La gestion des âges et des seniors vient de connaître une nouvelle période de gloire. Rien d’étonnant si l’on constate qu’à 45 ans on est, dans l’entreprise, déjà vieux ! La fin des départs anticipés, le chômage des 50-64ans (530 000 personnes en 2004 dont près de 100 000 cadres), les perspectives de réduction des pensions, les débats sur la contribution Delalande et bien sûr, la loi Fillon réformant les retraites…, ont contribué au retour en force de la question de l’âge. Des consultants et responsables d’entreprise ont tenté d’embrayer. Quelques négociations ont produit des accords riches en intentions. Mais en y regardant d’un peu plus près, cette agitation dissimule mal une réalité gestionnaire quasi autistique.

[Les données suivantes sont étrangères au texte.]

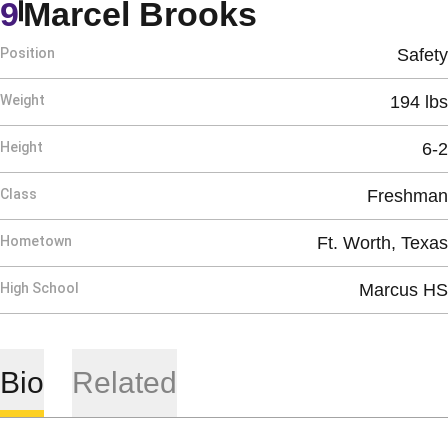
Season 201
9
Marcel Brooks
Position
Safety
Weight
194 lbs
Height
6-2
Class
Freshman
Hometown
Ft. Worth, Texas
High School
Marcus HS
Bio
Related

Deux rapports récents européens (2006, CF Biblio) tentent de repérer des bonnes pratiques ou des initiatives pour l’emploi des salariés âgés. Le diagnostic est là : mondialisation, individualisation, productivité plus vieillissement imposent des politiques nouvelles. La conclusion de l’un est d’une sobriété inquiétante : « (…) le recours à des mesures destinées à renforcer la position de ceux maintenus dans les effectifs par l’emploi ou la formation destinées aux personnes âgées (sic) est beaucoup moins développé (que les tentatives pour endiguer le flux vers la retraite anticipée). Là où (les programmes pour le marché du travail à destination des travailleurs âgés) ont été étudiés, leurs impacts, à la fois sur les taux d’emploi et les taux de salaires des travailleurs âgés sont souvent difficiles à mettre en évidence ». L’explication de l’autre, sans appel : « Des décennies de retraites anticipées ont produit une «prédiction auto réalisatrice s’agissant des attitudes, attentes et motivations des salariés les plus âgés ».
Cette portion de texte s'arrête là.